Fu l’acquisto dell’anno per la Reggina, ma le prestazioni del giocatore non ebbero gli stessi riscontri dell’annata precedente, anche per via di un gioco fin troppo rinunciatario figlio della filosofia calcistica di Colomba prima e Camolese più. Si contarono solo due gol al termine della stagione.

Nell’ultimo anno in amaranto le marcature furono otto, ma la cartolina stagionale arrivò da Roma, sempre contro la Lazio, gara in cui trovò un incredibile rete calciando al volo di destro da posizione impossibile ricordando le gesta del miglior Van Basten.

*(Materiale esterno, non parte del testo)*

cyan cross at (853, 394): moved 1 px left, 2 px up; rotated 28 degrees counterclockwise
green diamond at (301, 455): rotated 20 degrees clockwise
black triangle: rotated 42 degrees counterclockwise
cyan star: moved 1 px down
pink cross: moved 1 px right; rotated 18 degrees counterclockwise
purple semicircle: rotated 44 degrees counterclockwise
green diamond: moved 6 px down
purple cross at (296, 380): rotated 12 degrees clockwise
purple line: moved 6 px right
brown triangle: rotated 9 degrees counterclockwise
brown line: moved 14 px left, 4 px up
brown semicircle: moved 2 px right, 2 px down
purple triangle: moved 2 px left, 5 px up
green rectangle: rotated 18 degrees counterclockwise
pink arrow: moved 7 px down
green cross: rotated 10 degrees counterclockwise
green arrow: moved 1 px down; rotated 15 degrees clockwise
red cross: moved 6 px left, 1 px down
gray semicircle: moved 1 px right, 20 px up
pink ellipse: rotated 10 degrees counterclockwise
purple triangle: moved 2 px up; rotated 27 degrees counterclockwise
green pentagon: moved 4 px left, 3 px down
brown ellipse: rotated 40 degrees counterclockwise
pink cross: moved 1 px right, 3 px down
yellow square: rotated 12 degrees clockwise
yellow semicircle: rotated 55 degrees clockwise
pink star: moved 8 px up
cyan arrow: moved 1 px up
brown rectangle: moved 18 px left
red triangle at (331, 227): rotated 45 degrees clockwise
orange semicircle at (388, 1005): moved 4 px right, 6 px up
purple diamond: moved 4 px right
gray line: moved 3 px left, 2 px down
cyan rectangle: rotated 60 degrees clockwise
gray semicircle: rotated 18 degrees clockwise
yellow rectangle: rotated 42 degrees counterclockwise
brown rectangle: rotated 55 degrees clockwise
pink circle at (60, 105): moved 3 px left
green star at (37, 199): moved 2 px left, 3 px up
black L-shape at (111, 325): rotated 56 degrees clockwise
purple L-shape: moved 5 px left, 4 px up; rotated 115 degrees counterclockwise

La sua cessione alla Samp fu dettata dalle contingenze scaturite dalla querelle fidejussioni che obbligarono la Reggina a  privarsi dei suoi pezzi migliori per monetizzare e ottenere la liquidità necessaria per dirimere le questioni contestate da Gazzoni. Si chiuse così l’esperienza di un ragazzo timido in riva allo Stretto, che ha sempre preferito i fatti alle parole.  Fatti si, tanti. L’unico cruccio potrebbe essere rappresentato dai pochi gol messi a segno, ma questo non è che lo scotto di un attaccante molto generoso che molte volte non ha la lucidità per finalizzare l’azione. 

Un gol da ex lui l’ha già fatto in un Sampdoria Reggina 3-2 in cui aprì le danze, non esultando per rispetto.

 Spesso si è parlato di un suo possibile ritorno in amaranto dato che alla Samp, dove i tanti infortuni lo hanno fatto retrocedere nelle gerarchie di Mazzarri, non trova spazio.  Chissà che un eventuale arrivo di Pazzini in blucerchiato e la possibile partenza di Corradi non possa aprire nuovi scenari già per il marcato di gennaio.

Nella Samp milita anche Luca Castellazzi, sei mesi alla Reggina nel 2002 sotto la guida di Mutti. A Gennaio dopo essere stato accantonato si trasferì al Catania, mentre Puggioni, dodicesimo amaranto e indisponibile per l’occasione, è cresciuto nel settore giovanile ligure senza mai scendere in campo con la casacca doriana in partite ufficiali a livello di prima squadra.